- PROBLEM DETAILS: Each entry that follows is to be retyped exactly. Pictures do not belong in the copy.

- EXCERPTED RECORDS:
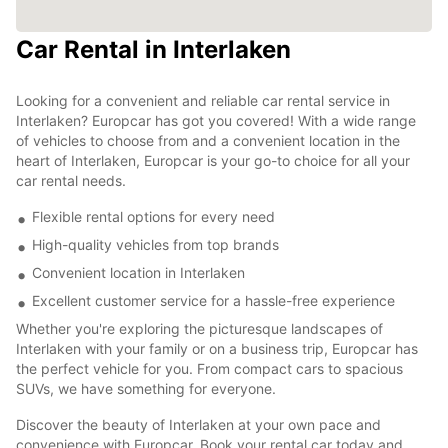
Car Rental in Interlaken
Looking for a convenient and reliable car rental service in
Interlaken? Europcar has got you covered! With a wide range
of vehicles to choose from and a convenient location in the
heart of Interlaken, Europcar is your go-to choice for all your
car rental needs.
Flexible rental options for every need
High-quality vehicles from top brands
Convenient location in Interlaken
Excellent customer service for a hassle-free experience
Whether you're exploring the picturesque landscapes of
Interlaken with your family or on a business trip, Europcar has
the perfect vehicle for you. From compact cars to spacious
SUVs, we have something for everyone.
Discover the beauty of Interlaken at your own pace and
convenience with Europcar. Book your rental car today and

- OUTPUT OF THE TASK:
Car Rental in Interlaken
Looking for a convenient and reliable car rental service in
Interlaken? Europcar has got you covered! With a wide range
of vehicles to choose from and a convenient location in the
heart of Interlaken, Europcar is your go-to choice for all your
car rental needs.
Flexible rental options for every need
High-quality vehicles from top brands
Convenient location in Interlaken
Excellent customer service for a hassle-free experience
Whether you're exploring the picturesque landscapes of
Interlaken with your family or on a business trip, Europcar has
the perfect vehicle for you. From compact cars to spacious
SUVs, we have something for everyone.
Discover the beauty of Interlaken at your own pace and
convenience with Europcar. Book your rental car today and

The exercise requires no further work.